Geschlechterklischee Auch Männer können Multitasking

Mehrere Dinge gleichzeitig bewältigen? Das können nur Frauen, wird oft gesagt, doch eine schwedische Studie zertrümmert nun dieses Geschlechterklischee. Unter bestimmten Bedingungen sind Männer Frauen beim Multitasking sogar überlegen.
Der Mann als Multitasking-Held: Hauptsache, der Kaffee landet nicht auf dem Notebook!

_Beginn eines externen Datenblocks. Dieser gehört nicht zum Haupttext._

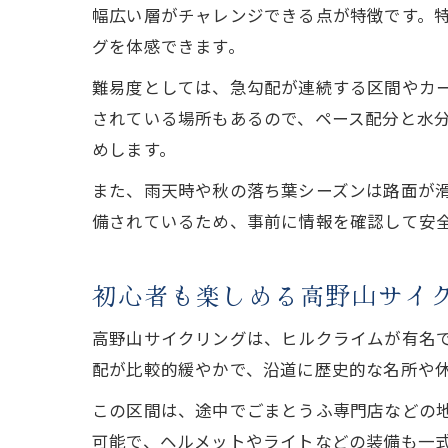
幅広い層がチャレンジできる点が特徴です。特
グを体感できます。
難易度としては、急勾配が連続する区間やカ
されている場所もあるので、ペース配分と水
めします。
また、雨天時や秋の落ち葉シーズンは路面が
備されているため、事前に情報を確認して安
初心者も楽しめる高野山サイ
高野山サイクリングは、ヒルクライムが有名
配が比較的緩やかで、沿道に歴史的な名所や
この区間は、途中でごまとうふ専門店などの
可能で、ヘルメットやライトなどの装備も一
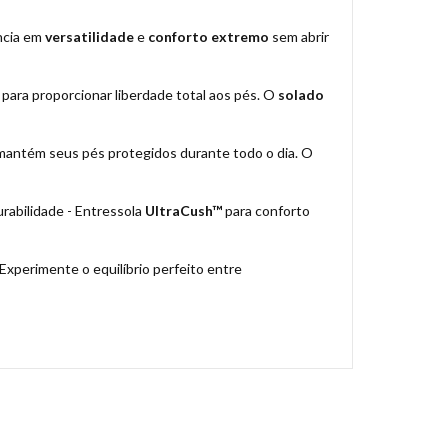
ência em
versatilidade
e
conforto extremo
sem abrir
para proporcionar liberdade total aos pés. O
solado
mantém seus pés protegidos durante todo o dia. O
rabilidade - Entressola
UltraCush™
para conforto
Experimente o equilíbrio perfeito entre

Der Mann als Multitasking-Held: Hauptsache, der Kaffee landet nicht auf dem Notebook!

Foto: Corbis

Es gibt eine ganze Reihe von Geschlechterklischees, denen schwer beizukommen ist. Einige wirken verheerend - etwa wenn Mädchen selbst glauben, sie seien von Natur aus schlecht in Mathematik und Naturwissenschaften, und diesen Stoff in der Schule schon entmutigt angehen. Erst kürzlich zeigte eine Untersuchung , dass Verantwortliche an Universitäten - Frauen ebenso wie Männer - Bewerberinnen für weniger kompetent halten als Bewerber. Forscher hatten denselben Lebenslauf an naturwissenschaftliche Abteilungen verschickt, mal mit Männer-, mal mit Frauennamen als einzigen Unterschied. Stand ein Frauenname auf dem Papier, wurde die Bewerbung als schlechter eingestuft - und weniger Geld angeboten.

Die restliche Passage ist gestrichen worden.